Independence Police Department Settles Wrongful Death Suit from Police Chase
As a Missouri car accident attorney, I was interested in a recent story in the Kansas City Star about a wrongful death lawsuit resulting from a police chase that killed an innocent bystander. The parents of Christopher Cooper, 17, settled their lawsuit against the Independence (MO) Police Department and Medevac MidAmerica Inc., an emergency response provider, for $275,000. This is an important case because, as I discussed last week, it emphasizes that police officers need to exercise care when they respond to emergencies, lest they cause danger and damage rather than protecting the public from it.
In the accident that led to the Independence wrongful death lawsuit, an Independence police officer was pursuing a driver who was fleeing the scene of a collision with another car.
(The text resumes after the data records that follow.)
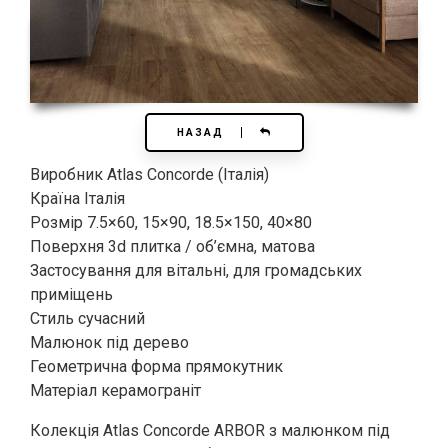
НАЗАД
Виробник Atlas Concorde (Італія)
Країна Італія
Розмір 7.5×60, 15×90, 18.5×150, 40×80
Поверхня 3d плитка / об’ємна, матова
Застосування для вітальні, для громадських
приміщень
Стиль сучасний
Малюнок під дерево
Геометрична форма прямокутник
Матеріал керамограніт
Колекція Atlas Concorde ARBOR з малюнком під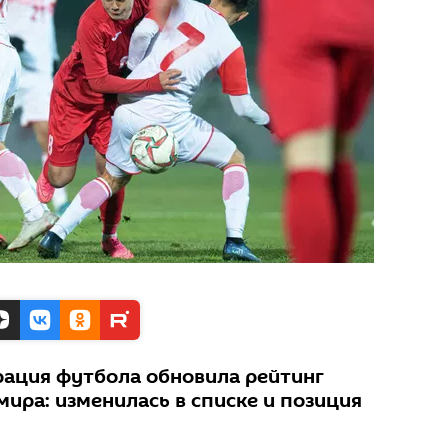
ация футбола обновила рейтинг
ира: изменилась в списке и позиция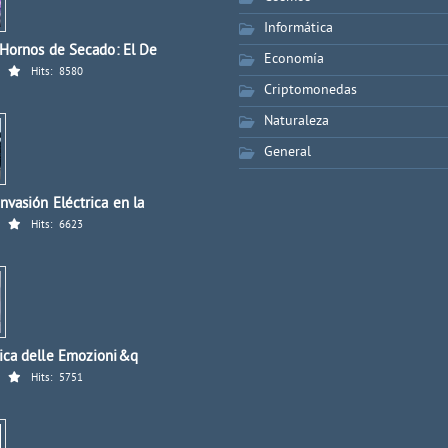
Informática
 Hornos de Secado: El De
Economía
Hits:
8580
Criptomonedas
Naturaleza
General
nvasión Eléctrica en la
Hits:
6623
ica delle Emozioni&q
Hits:
5751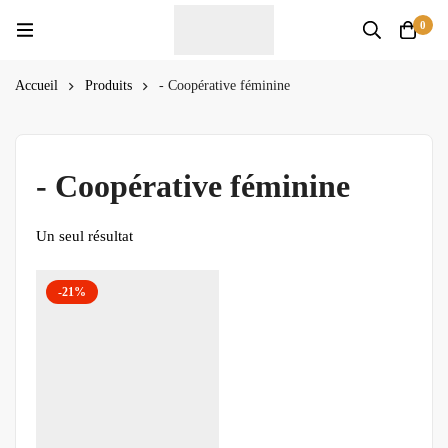
0
Accueil
Produits
- Coopérative féminine
- Coopérative féminine
Un seul résultat
-21%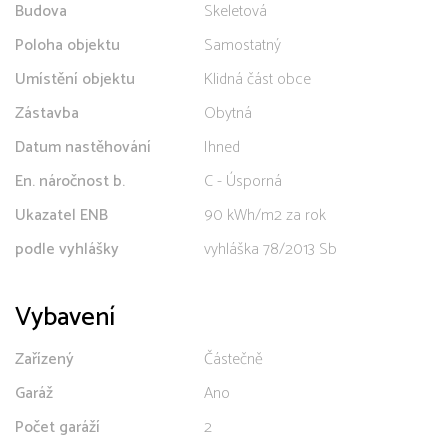
Budova
Skeletová
Poloha objektu
Samostatný
Umístění objektu
Klidná část obce
Zástavba
Obytná
Datum nastěhování
Ihned
En. náročnost b.
C - Úsporná
Ukazatel ENB
90 kWh/m2 za rok
podle vyhlášky
vyhláška 78/2013 Sb
Vybavení
Zařízený
Částečně
Garáž
Ano
Počet garáží
2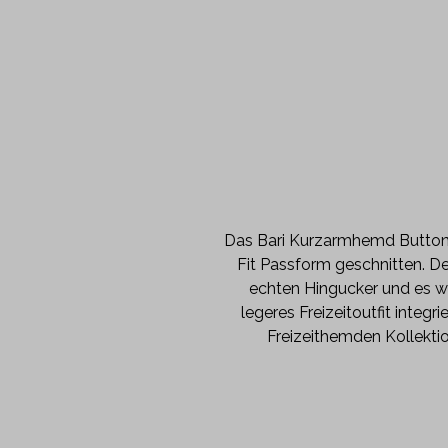
Das Bari Kurzarmhemd Button
Fit Passform geschnitten. D
echten Hingucker und es wi
legeres Freizeitoutfit integr
Freizeithemden Kollektio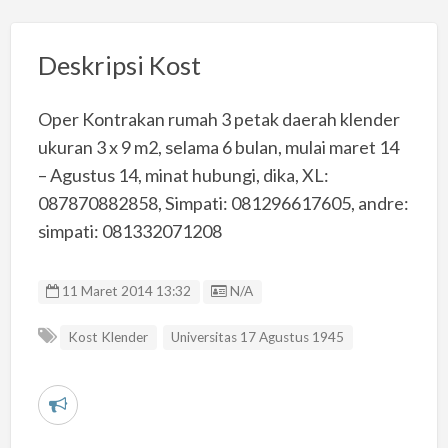
Deskripsi Kost
Oper Kontrakan rumah 3 petak daerah klender
ukuran 3 x 9 m2, selama 6 bulan, mulai maret 14
– Agustus 14, minat hubungi, dika, XL:
087870882858, Simpati: 081296617605, andre:
simpati: 081332071208
Listing ID
11 Maret 2014 13:32
N/A
Kost Klender
Universitas 17 Agustus 1945
L
a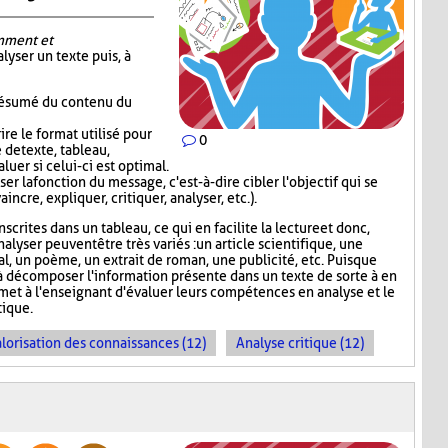
mment et
alyser un texte puis, à
 résumé du contenu du
re le format utilisé pour
0
 de texte, tableau,
luer si celui-ci est optimal.
er la fonction du message, c'est-à-dire cibler l'objectif qui se
incre, expliquer, critiquer, analyser, etc.).
scrites dans un tableau, ce qui en facilite la lecture et donc,
nalyser peuvent être très variés : un article scientifique, une
nal, un poème, un extrait de roman, une publicité, etc. Puisque
 décomposer l'information présente dans un texte de sorte à en
rmet à l'enseignant d'évaluer leurs compétences en analyse et le
ique.
lorisation des connaissances (12)
Analyse critique (12)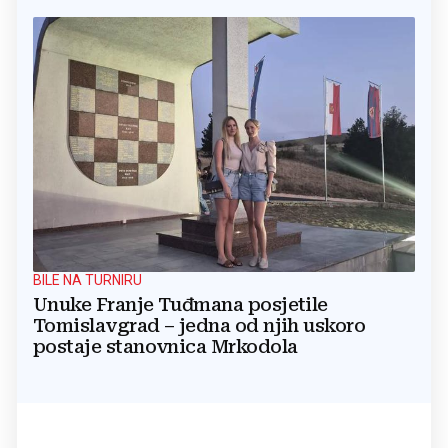
BILE NA TURNIRU
Unuke Franje Tuđmana posjetile
Tomislavgrad – jedna od njih uskoro
postaje stanovnica Mrkodola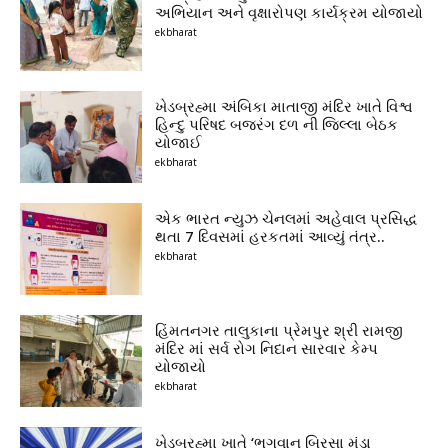
અભિયાન અને વૃક્ષારોપણ કાર્યક્રમ યોજાયો
ekbharat
ખેડબ્રહ્મા અંબિકા માતાજી મંદિર ખાતે વિશ્વ
હિન્દુ પરિષદ બજરંગ દળ ની જિલ્લા બેઠક
યોજાઈ
ekbharat
એક ભારત ન્યુઝ ચેનલમાં અહેવાલ પ્રસિદ્ધ
થતા 7 દિવસમાં હરકતમાં આવ્યું તંત્ર..
ekbharat
હિંમતનગર તાલુકાના પ્રેમપુર શ્રી રામજી
મંદિર માં સર્વ રોગ નિદાન સારવાર કેમ્પ
યોજાયો
ekbharat
ખેડબ્રહ્મા ખાતે ‘ભગવાન બિરસા મુંડા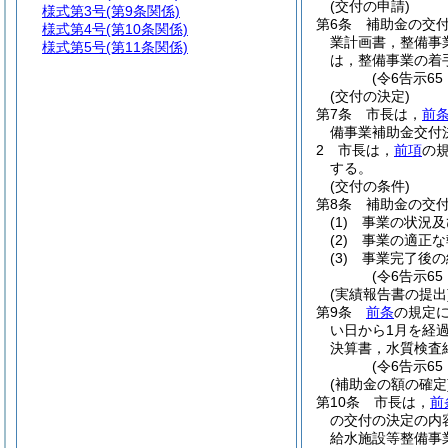
(交付の申請)
様式第3号
(第9条関係)
第6条
補助金の交
様式第4号
(第10条関係)
業計画書，整備事
様式第5号
(第11条関係)
は，整備事業の着
(令6告示6
(交付の決定)
第7条
市長は，
前
備事業補助金交付
2
市長は，
前項
の
する。
(交付の条件)
第8条
補助金の交
(1)
事業の状況及
(2)
事業の適正な
(3)
事業完了後の
(令6告示6
(実績報告書の提出
第9条
前条
の規定
い日から1月を経
決算書，水質検査
(令6告示6
(補助金の額の確定
第10条
市長は，
前
の交付の決定の内
給水施設等整備事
Christopher Cooper was crossing the street on a bicycle when he was struck by that driver, Wilfredo J. Pujols Jr. of Independence. Pujols is a cousin to St. Louis Cardinals slugger Albert Pujols. He pleaded guilty in December 2008 to second-degree murder, resisting arrest and two counts of leaving the scene of an accident, and was sentenced to 15 years in prison. At the sentencing, Jackson County Circuit Judge Jack Grate described Pujols's actions as "horrific," and acknowledged the Cooper family's "incalculable" pain. But to the Coopers, the criminal case against Pujols did not resolve the problem of what appeared to be a pattern of police chases in Independence that risked public safety. In the fall of 2007, there were three deaths resulting from police chases in Independence within a ten-day period. Two of those killed were the people who were fleeing from the police, and the third was Christopher.
In their wrongful death lawsuit, Christopher's parents alleged that the Independence police shared the blame for Christopher Cooper's death because they had not followed the city's pursuit policy. They also alleged that, along with other emergency personnel, police failed to properly assess his injuries and made demeaning remarks at the scene of the accident. As a St. Louis car wreck lawyer, I could see the demeaning remarks that these emergency workers allegedly made as evidence that they weren't taking the situation very seriously, even though a young man's life was at stake, and ultimately was lost. The police could have chosen to deal with Pujols differently. Rather than chasing him when he fled from the scene of the first accident he caused, they could have alerted other officers to catch up him further down the road, or arrested him at his house later on. Instead, they chose what had already been shown, within the last few days, to be a dangerous course.